Miliki, por su parte, fue heredero de una familia de artistas de circo. Nació entre carpas y trapecios, donde aprendió que la risa es también una forma de arte. Junto a sus hermanos Gaby y Fofó llevó su humor blanco y su música ingenua a la televisión española, generando un fenómeno que traspasó generaciones. Su influencia alcanzó incluso a América Latina, donde su nieto, Emilio Aragón, continuó la tradición familiar.
Ambos representaron estilos distintos pero complementarios: uno, el payaso que cantaba a los niños con ternura; el otro, el juglar que hacía del absurdo una forma de filosofía. En ambos latía la misma convicción: la risa puede cambiar el mundo, aunque sea por un instante.

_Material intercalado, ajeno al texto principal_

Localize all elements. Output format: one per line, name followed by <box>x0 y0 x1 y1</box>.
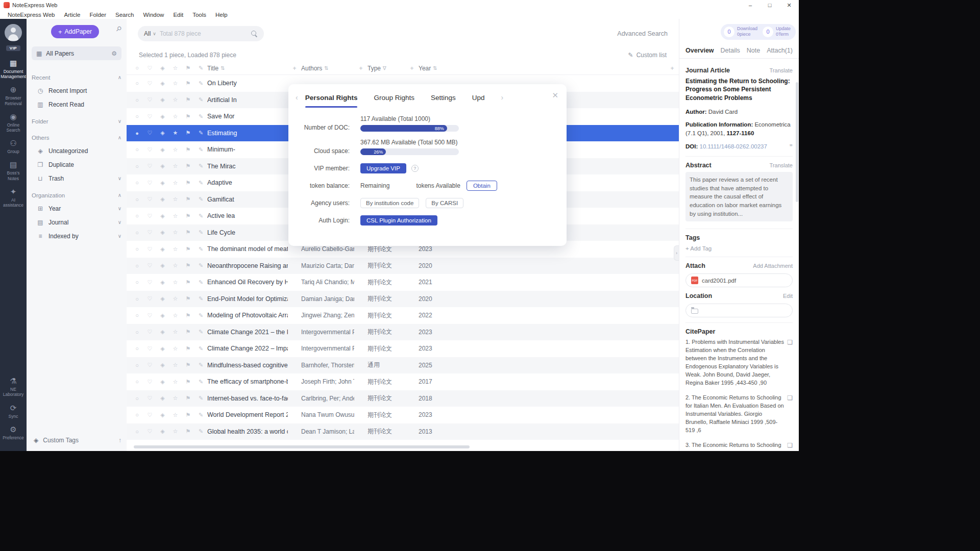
tag-icon[interactable]: ◈ <box>156 246 169 253</box>
menu-item-tools[interactable]: Tools <box>188 12 211 18</box>
favorite-icon[interactable]: ♡ <box>143 96 156 103</box>
menu-item-search[interactable]: Search <box>111 12 138 18</box>
flag-icon[interactable]: ⚑ <box>182 345 194 352</box>
star-icon[interactable]: ☆ <box>169 329 182 335</box>
flag-icon[interactable]: ⚑ <box>182 312 194 319</box>
tag-icon[interactable]: ◈ <box>156 130 169 136</box>
favorite-icon[interactable]: ♡ <box>143 295 156 302</box>
flag-icon[interactable]: ⚑ <box>182 65 194 71</box>
note-icon[interactable]: ✎ <box>194 196 207 203</box>
favorite-icon[interactable]: ♡ <box>143 379 156 385</box>
table-row[interactable]: ○♡◈☆⚑✎End-Point Model for Optimization .… <box>127 291 679 308</box>
scrollbar-thumb[interactable] <box>134 445 470 448</box>
note-icon[interactable]: ✎ <box>194 130 207 136</box>
note-icon[interactable]: ✎ <box>194 180 207 186</box>
flag-icon[interactable]: ⚑ <box>182 196 194 203</box>
sidebar-item-all-papers[interactable]: ▦ All Papers ⚙ <box>32 46 121 60</box>
help-icon[interactable]: ? <box>411 165 419 172</box>
sidebar-item-year[interactable]: ⊞ Year ∨ <box>32 202 121 215</box>
read-status-icon[interactable]: ○ <box>131 412 143 418</box>
maximize-button[interactable]: □ <box>760 0 779 10</box>
read-status-icon[interactable]: ○ <box>131 80 143 86</box>
note-icon[interactable]: ✎ <box>194 246 207 253</box>
detail-tab-note[interactable]: Note <box>747 47 760 54</box>
export-icon[interactable]: ❏ <box>787 338 793 387</box>
favorite-icon[interactable]: ♡ <box>143 362 156 368</box>
tag-icon[interactable]: ◈ <box>156 428 169 435</box>
star-icon[interactable]: ☆ <box>169 163 182 169</box>
flag-icon[interactable]: ⚑ <box>182 262 194 269</box>
read-status-icon[interactable]: ○ <box>131 263 143 269</box>
tag-icon[interactable]: ◈ <box>156 295 169 302</box>
edit-button[interactable]: Edit <box>783 293 793 299</box>
read-status-icon[interactable]: ○ <box>131 163 143 169</box>
read-status-icon[interactable]: ○ <box>131 429 143 435</box>
note-icon[interactable]: ✎ <box>194 163 207 169</box>
sidebar-item-journal[interactable]: ▤ Journal ∨ <box>32 215 121 229</box>
update-badge[interactable]: 0 Update 0Term <box>763 26 791 38</box>
column-header-year[interactable]: Year ⇅ <box>419 65 448 72</box>
flag-icon[interactable]: ⚑ <box>182 246 194 253</box>
flag-icon[interactable]: ⚑ <box>182 146 194 153</box>
rail-item-sync[interactable]: ⟳Sync <box>0 404 27 419</box>
flag-icon[interactable]: ⚑ <box>182 96 194 103</box>
detail-tab-details[interactable]: Details <box>721 47 740 54</box>
star-icon[interactable]: ☆ <box>169 113 182 120</box>
favorite-icon[interactable]: ♡ <box>143 130 156 136</box>
add-attachment-button[interactable]: Add Attachment <box>753 263 793 269</box>
read-status-icon[interactable]: ● <box>131 130 143 136</box>
favorite-icon[interactable]: ♡ <box>143 229 156 236</box>
note-icon[interactable]: ✎ <box>194 96 207 103</box>
sidebar-item-recent-import[interactable]: ◷ Recent Import <box>32 84 121 97</box>
tag-icon[interactable]: ◈ <box>156 96 169 103</box>
favorite-icon[interactable]: ♡ <box>143 146 156 153</box>
close-button[interactable]: ✕ <box>779 0 799 10</box>
tag-icon[interactable]: ◈ <box>156 196 169 203</box>
flag-icon[interactable]: ⚑ <box>182 329 194 335</box>
favorite-icon[interactable]: ♡ <box>143 312 156 319</box>
read-status-icon[interactable]: ○ <box>131 329 143 335</box>
sidebar-section-folder[interactable]: Folder ∨ <box>32 115 121 128</box>
star-icon[interactable]: ☆ <box>169 65 182 71</box>
note-icon[interactable]: ✎ <box>194 213 207 219</box>
note-icon[interactable]: ✎ <box>194 412 207 418</box>
favorite-icon[interactable]: ♡ <box>143 329 156 335</box>
menu-item-noteexpress-web[interactable]: NoteExpress Web <box>3 12 59 18</box>
star-icon[interactable]: ☆ <box>169 180 182 186</box>
detail-tab-overview[interactable]: Overview <box>685 47 714 54</box>
add-paper-button[interactable]: + AddPaper <box>51 25 99 38</box>
star-icon[interactable]: ☆ <box>169 213 182 219</box>
read-status-icon[interactable]: ○ <box>131 246 143 252</box>
table-row[interactable]: ○♡◈☆⚑✎Climate Change 2021 – the Physi...… <box>127 324 679 341</box>
tag-icon[interactable]: ◈ <box>156 345 169 352</box>
tag-icon[interactable]: ◈ <box>156 213 169 219</box>
read-status-icon[interactable]: ○ <box>131 196 143 203</box>
search-scope-dropdown[interactable]: All ∨ <box>144 30 156 37</box>
column-header-type[interactable]: Type ∇ <box>368 65 405 72</box>
flag-icon[interactable]: ⚑ <box>182 113 194 120</box>
read-status-icon[interactable]: ○ <box>131 379 143 385</box>
flag-icon[interactable]: ⚑ <box>182 180 194 186</box>
favorite-icon[interactable]: ♡ <box>143 345 156 352</box>
sidebar-item-custom-tags[interactable]: ◈ Custom Tags ↑ <box>32 434 121 447</box>
table-row[interactable]: ○♡◈☆⚑✎World Development Report 2022: ...… <box>127 407 679 423</box>
rail-item-ne-laboratory[interactable]: ⚗NE Laboratory <box>0 377 27 397</box>
star-icon[interactable]: ☆ <box>169 295 182 302</box>
star-icon[interactable]: ☆ <box>169 379 182 385</box>
note-icon[interactable]: ✎ <box>194 80 207 87</box>
favorite-icon[interactable]: ♡ <box>143 262 156 269</box>
favorite-icon[interactable]: ♡ <box>143 180 156 186</box>
rail-item-online-search[interactable]: ◉Online Search <box>0 113 27 133</box>
tag-icon[interactable]: ◈ <box>156 279 169 286</box>
note-icon[interactable]: ✎ <box>194 329 207 335</box>
note-icon[interactable]: ✎ <box>194 362 207 368</box>
search-input[interactable] <box>160 30 247 37</box>
horizontal-scrollbar[interactable] <box>132 444 674 449</box>
location-field[interactable] <box>685 304 793 317</box>
read-status-icon[interactable]: ○ <box>131 97 143 103</box>
menu-item-window[interactable]: Window <box>138 12 168 18</box>
upgrade-vip-button[interactable]: Upgrade VIP <box>360 163 406 173</box>
star-icon[interactable]: ☆ <box>169 395 182 402</box>
tag-icon[interactable]: ◈ <box>156 379 169 385</box>
rail-item-ai-assistance[interactable]: ✦AI assistance <box>0 188 27 208</box>
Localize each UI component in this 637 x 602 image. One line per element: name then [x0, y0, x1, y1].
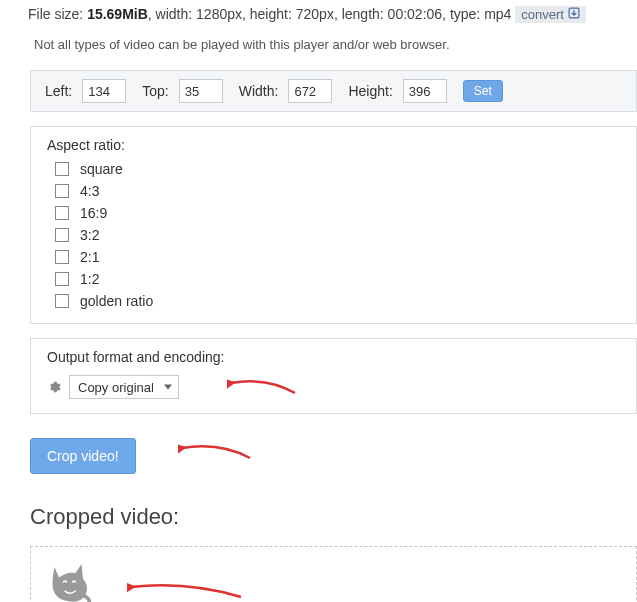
chevron-down-icon	[164, 385, 172, 390]
output-format-value: Copy original	[78, 380, 154, 395]
download-icon	[568, 7, 580, 22]
crop-width-input[interactable]	[288, 79, 332, 103]
aspect-option[interactable]: 2:1	[51, 247, 620, 267]
aspect-checkbox[interactable]	[55, 272, 69, 286]
cat-placeholder-icon	[47, 561, 95, 602]
output-title: Output format and encoding:	[47, 349, 620, 365]
crop-video-button[interactable]: Crop video!	[30, 438, 136, 474]
result-title: Cropped video:	[30, 504, 637, 530]
result-box	[30, 546, 637, 602]
aspect-option[interactable]: 1:2	[51, 269, 620, 289]
aspect-checkbox[interactable]	[55, 162, 69, 176]
set-button[interactable]: Set	[463, 80, 503, 102]
aspect-option-label: 16:9	[80, 205, 107, 221]
annotation-arrow-icon	[127, 571, 243, 602]
gear-icon	[47, 380, 61, 394]
convert-button[interactable]: convert	[515, 6, 586, 23]
length-label: , length:	[334, 6, 384, 22]
width-value: 1280px	[196, 6, 242, 22]
output-format-select[interactable]: Copy original	[69, 375, 179, 399]
aspect-panel: Aspect ratio: square 4:3 16:9 3:2 2:1 1:…	[30, 126, 637, 324]
crop-height-input[interactable]	[403, 79, 447, 103]
top-input[interactable]	[179, 79, 223, 103]
aspect-option[interactable]: square	[51, 159, 620, 179]
aspect-option[interactable]: 4:3	[51, 181, 620, 201]
aspect-checkbox[interactable]	[55, 206, 69, 220]
aspect-checkbox[interactable]	[55, 294, 69, 308]
crop-coords-panel: Left: Top: Width: Height: Set	[30, 70, 637, 112]
width-label: , width:	[148, 6, 192, 22]
convert-label: convert	[521, 7, 564, 22]
length-value: 00:02:06	[388, 6, 443, 22]
aspect-option[interactable]: 3:2	[51, 225, 620, 245]
annotation-arrow-icon	[178, 434, 252, 464]
left-label: Left:	[45, 83, 72, 99]
file-info: File size: 15.69MiB, width: 1280px, heig…	[28, 6, 637, 23]
output-panel: Output format and encoding: Copy origina…	[30, 338, 637, 414]
height-label: , height:	[242, 6, 292, 22]
aspect-option-label: 4:3	[80, 183, 99, 199]
filesize-value: 15.69MiB	[87, 6, 148, 22]
crop-height-label: Height:	[348, 83, 392, 99]
aspect-checkbox[interactable]	[55, 250, 69, 264]
height-value: 720px	[296, 6, 334, 22]
aspect-option-label: 2:1	[80, 249, 99, 265]
compat-note: Not all types of video can be played wit…	[34, 37, 637, 52]
filesize-label: File size:	[28, 6, 83, 22]
aspect-option-label: square	[80, 161, 123, 177]
left-input[interactable]	[82, 79, 126, 103]
top-label: Top:	[142, 83, 168, 99]
aspect-option-list: square 4:3 16:9 3:2 2:1 1:2 golden ratio	[51, 159, 620, 311]
type-label: , type:	[442, 6, 480, 22]
aspect-title: Aspect ratio:	[47, 137, 620, 153]
crop-width-label: Width:	[239, 83, 279, 99]
aspect-checkbox[interactable]	[55, 228, 69, 242]
aspect-option-label: 3:2	[80, 227, 99, 243]
type-value: mp4	[484, 6, 511, 22]
aspect-option[interactable]: golden ratio	[51, 291, 620, 311]
aspect-option-label: 1:2	[80, 271, 99, 287]
aspect-option[interactable]: 16:9	[51, 203, 620, 223]
aspect-option-label: golden ratio	[80, 293, 153, 309]
aspect-checkbox[interactable]	[55, 184, 69, 198]
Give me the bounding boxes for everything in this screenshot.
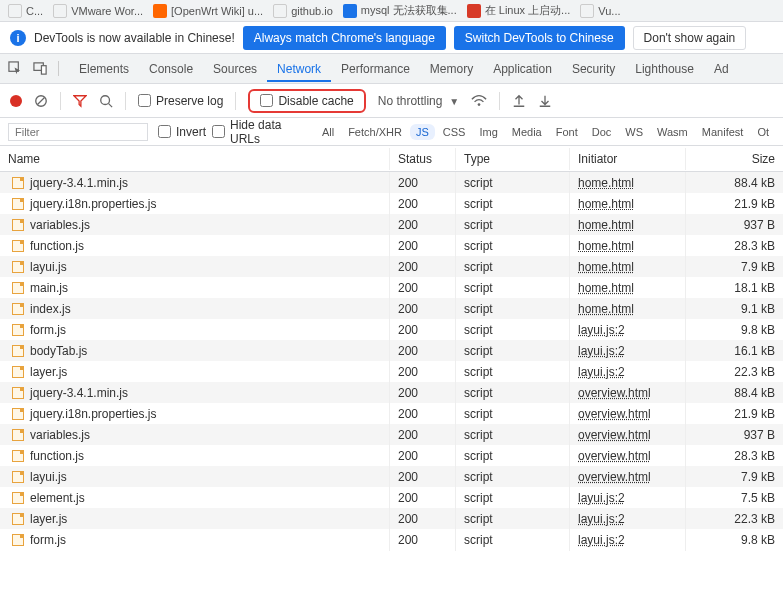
table-row[interactable]: layui.js 200 script overview.html 7.9 kB (0, 466, 783, 487)
bookmark-item[interactable]: Vu... (580, 4, 620, 18)
search-icon[interactable] (99, 94, 113, 108)
record-button[interactable] (10, 95, 22, 107)
filter-pill-img[interactable]: Img (473, 124, 503, 140)
tab-network[interactable]: Network (267, 56, 331, 82)
filter-pill-font[interactable]: Font (550, 124, 584, 140)
filter-pill-fetchxhr[interactable]: Fetch/XHR (342, 124, 408, 140)
table-row[interactable]: layer.js 200 script layui.js:2 22.3 kB (0, 361, 783, 382)
tab-elements[interactable]: Elements (69, 56, 139, 82)
bookmark-item[interactable]: [OpenWrt Wiki] u... (153, 4, 263, 18)
hide-data-urls-checkbox[interactable]: Hide data URLs (212, 118, 310, 146)
initiator-link[interactable]: home.html (578, 197, 634, 211)
filter-pill-manifest[interactable]: Manifest (696, 124, 750, 140)
filter-pill-doc[interactable]: Doc (586, 124, 618, 140)
throttling-dropdown[interactable]: No throttling ▼ (378, 94, 459, 108)
file-name: main.js (30, 281, 68, 295)
initiator-link[interactable]: home.html (578, 239, 634, 253)
table-row[interactable]: function.js 200 script overview.html 28.… (0, 445, 783, 466)
table-row[interactable]: jquery-3.4.1.min.js 200 script home.html… (0, 172, 783, 193)
initiator-link[interactable]: layui.js:2 (578, 533, 625, 547)
table-row[interactable]: layui.js 200 script home.html 7.9 kB (0, 256, 783, 277)
dont-show-again-button[interactable]: Don't show again (633, 26, 747, 50)
initiator-link[interactable]: overview.html (578, 428, 651, 442)
svg-rect-2 (41, 66, 46, 74)
filter-pill-js[interactable]: JS (410, 124, 435, 140)
initiator-link[interactable]: layui.js:2 (578, 323, 625, 337)
switch-devtools-language-button[interactable]: Switch DevTools to Chinese (454, 26, 625, 50)
info-message: DevTools is now available in Chinese! (34, 31, 235, 45)
filter-pill-media[interactable]: Media (506, 124, 548, 140)
initiator-link[interactable]: layui.js:2 (578, 365, 625, 379)
table-row[interactable]: variables.js 200 script home.html 937 B (0, 214, 783, 235)
tab-lighthouse[interactable]: Lighthouse (625, 56, 704, 82)
file-name: element.js (30, 491, 85, 505)
file-name: layui.js (30, 260, 67, 274)
tab-console[interactable]: Console (139, 56, 203, 82)
bookmark-item[interactable]: mysql 无法获取集... (343, 3, 457, 18)
tab-security[interactable]: Security (562, 56, 625, 82)
table-row[interactable]: main.js 200 script home.html 18.1 kB (0, 277, 783, 298)
table-row[interactable]: form.js 200 script layui.js:2 9.8 kB (0, 319, 783, 340)
filter-pill-ot[interactable]: Ot (751, 124, 775, 140)
table-row[interactable]: layer.js 200 script layui.js:2 22.3 kB (0, 508, 783, 529)
initiator-link[interactable]: home.html (578, 218, 634, 232)
tab-performance[interactable]: Performance (331, 56, 420, 82)
initiator-link[interactable]: home.html (578, 281, 634, 295)
initiator-link[interactable]: home.html (578, 176, 634, 190)
filter-pill-ws[interactable]: WS (619, 124, 649, 140)
header-name[interactable]: Name (0, 148, 390, 170)
clear-button[interactable] (34, 94, 48, 108)
initiator-link[interactable]: overview.html (578, 407, 651, 421)
initiator-link[interactable]: layui.js:2 (578, 491, 625, 505)
initiator-link[interactable]: overview.html (578, 470, 651, 484)
initiator-link[interactable]: overview.html (578, 386, 651, 400)
download-har-icon[interactable] (538, 94, 552, 108)
table-row[interactable]: jquery.i18n.properties.js 200 script hom… (0, 193, 783, 214)
bookmark-item[interactable]: VMware Wor... (53, 4, 143, 18)
bookmark-item[interactable]: github.io (273, 4, 333, 18)
always-match-language-button[interactable]: Always match Chrome's language (243, 26, 446, 50)
tab-sources[interactable]: Sources (203, 56, 267, 82)
info-icon: i (10, 30, 26, 46)
status-cell: 200 (390, 214, 456, 236)
tab-memory[interactable]: Memory (420, 56, 483, 82)
table-row[interactable]: function.js 200 script home.html 28.3 kB (0, 235, 783, 256)
initiator-link[interactable]: overview.html (578, 449, 651, 463)
initiator-link[interactable]: layui.js:2 (578, 344, 625, 358)
header-status[interactable]: Status (390, 148, 456, 170)
table-row[interactable]: element.js 200 script layui.js:2 7.5 kB (0, 487, 783, 508)
table-row[interactable]: bodyTab.js 200 script layui.js:2 16.1 kB (0, 340, 783, 361)
table-row[interactable]: jquery.i18n.properties.js 200 script ove… (0, 403, 783, 424)
table-row[interactable]: form.js 200 script layui.js:2 9.8 kB (0, 529, 783, 550)
preserve-log-checkbox[interactable]: Preserve log (138, 94, 223, 108)
size-cell: 88.4 kB (686, 172, 783, 194)
type-cell: script (456, 277, 570, 299)
initiator-link[interactable]: home.html (578, 260, 634, 274)
header-initiator[interactable]: Initiator (570, 148, 686, 170)
header-type[interactable]: Type (456, 148, 570, 170)
filter-pill-all[interactable]: All (316, 124, 340, 140)
filter-input[interactable] (8, 123, 148, 141)
upload-har-icon[interactable] (512, 94, 526, 108)
header-size[interactable]: Size (686, 148, 783, 170)
filter-pill-css[interactable]: CSS (437, 124, 472, 140)
network-conditions-icon[interactable] (471, 94, 487, 108)
filter-pill-wasm[interactable]: Wasm (651, 124, 694, 140)
initiator-link[interactable]: home.html (578, 302, 634, 316)
tab-ad[interactable]: Ad (704, 56, 739, 82)
table-row[interactable]: index.js 200 script home.html 9.1 kB (0, 298, 783, 319)
tab-application[interactable]: Application (483, 56, 562, 82)
initiator-link[interactable]: layui.js:2 (578, 512, 625, 526)
table-row[interactable]: jquery-3.4.1.min.js 200 script overview.… (0, 382, 783, 403)
device-toolbar-icon[interactable] (33, 61, 48, 76)
size-cell: 18.1 kB (686, 277, 783, 299)
invert-checkbox[interactable]: Invert (158, 125, 206, 139)
bookmark-item[interactable]: 在 Linux 上启动... (467, 3, 571, 18)
type-cell: script (456, 193, 570, 215)
bookmark-item[interactable]: C... (8, 4, 43, 18)
disable-cache-checkbox[interactable]: Disable cache (260, 94, 353, 108)
filter-icon[interactable] (73, 94, 87, 108)
inspect-element-icon[interactable] (8, 61, 23, 76)
file-name: layer.js (30, 365, 67, 379)
table-row[interactable]: variables.js 200 script overview.html 93… (0, 424, 783, 445)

La herencia de un arte que nunca muere

Cada 5 de noviembre, payasos de distintos países se reúnen en desfiles multicolores que llenan las avenidas de ritmo y complicidad. En México, los barrios se llenan de rostros pintados y zapatos enormes. En Lima, Bogotá o Buenos Aires, los artistas recorren hospitales infantiles con flores y globos, recordando que el humor también es un acto de amor.
El Día Internacional del Payaso no pertenece a un país ni a una época. Es la memoria viva de todos los que, bajo la carpa o en la calle, siguen apostando por la risa como forma de resistencia. Los que se enfrentan al silencio con una sonrisa pintada. Los que, como Miliki o Cepillín, dejaron huellas que no se borran con los años.
Porque el payaso no es una figura menor dentro del arte. Es el espejo donde la humanidad se mira sin miedo a su propia torpeza. Es la carcajada que disuelve el orgullo, el gesto que recuerda que todos somos frágiles y que solo el humor nos salva del desencanto.
Cada vez que un niño ríe ante una nariz roja, la historia del payaso vuelve a empezar. Y mientras exista alguien dispuesto a reír, la fiesta del 5 de noviembre seguirá siendo una celebración universal: la del alma que no se rinde ante la tristeza.